Our approach to PDF checkbox extraction

Because these documents can come in a wide variety of formats and structures, we will use a Large Language Model in order to interpret and structure the contents of those PDF documents. However, before that, we’ll need to extract raw text from the PDF (irrespective of whether it’s native text or scanned).
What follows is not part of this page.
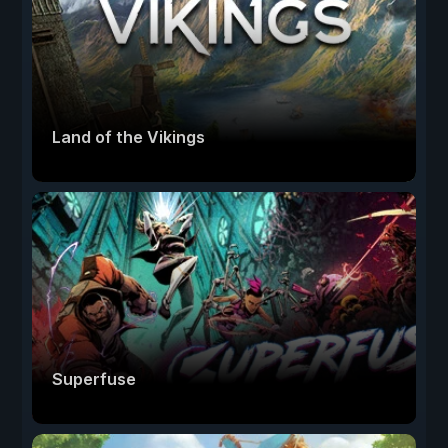
Land of the Vikings
Superfuse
If you carefully think about it, the system that extracts raw text from the PDF needs to both detect and render PDF form elements like checkboxes and radiobuttons in a way that LLMs can understand. In this example, we’ll use LLMWhisperer to extract PDF raw text representing checkboxes and radiobuttons. You can use LLMWhisperer completely free for processing up to 100 pages per day. As for structuring the output from LLMWhisperer, we’ll use GPT3.5-Turbo and we’ll use Langchain and Pydantic to help make our job easy.

Input and expected output

Let’s take a look at the input document and what we expect to see as output.

The PDF document
We want to extract structure information from this 1003 form, but in this exercise, we’ll only be processing the first page.

Extracted raw text via LLMWhisperer
Let’s look at the output from LLMWhisperer

Two things should jump out:

LLMWhisperer preserves the layout of the input document in the output! This makes it easy for LLMs to get a good idea about the column layout and what different sections mean
LLMWhisperer has rendered checkboxes and radio buttons as simple plain text! This allows LLMs to interpret the document as the user has filled it.

What we want the final JSON to look like
We want to output structured JSON using Pydantic and output something like the following so that it’s easy to process downstream. With LLMWhisperer giving us output—especially around checkboxes and radio buttons—it should be easy for us to get exactly what we want.

{
    "personal_details": {
        "name": "Amy America",
        "ssn": "500-60-2222",
        "dob": "1954-03-30T00:00:00Z",
        "citizenship": "U.S. Citizen"
    },
    "extra_details": {
        "type_of_credit": "Individual",
        "marital_status": "Married",
        "cell_phone": "(408) 111-2121"
    },
    "current_address": {
        "street": "4321 Cul de Sac ST",
        "city": "Los Angeles",
        "state": "CA",
        "zip_code": "90210",
        "residing_in_addr_since_years": 10,
        "residing_in_addr_since_months": 2,
        "own_house": true,
        "rented_house": true,
        "rent": 2200,
        "mailing_address_different": false
    },
    "employment_details": {
        "business_owner_or_self_employed": true,
        "ownership_of_25_pct_or_more": true
    }
}

The Code for checkbox extraction

We’re able to achieve our objectives in about 100 lines of code. Let’s look at the different aspects of it.

Extracting raw text from the PDF
Using LLMWhisperer’s Python client, we can extract data from PDF documents as needed. LLMWhisperer is a cloud service and requires an API key, which you can get for free. LLMWhisperer’s free plan allows you to extract up to 100 pages of data per day, which is more than we need for this example.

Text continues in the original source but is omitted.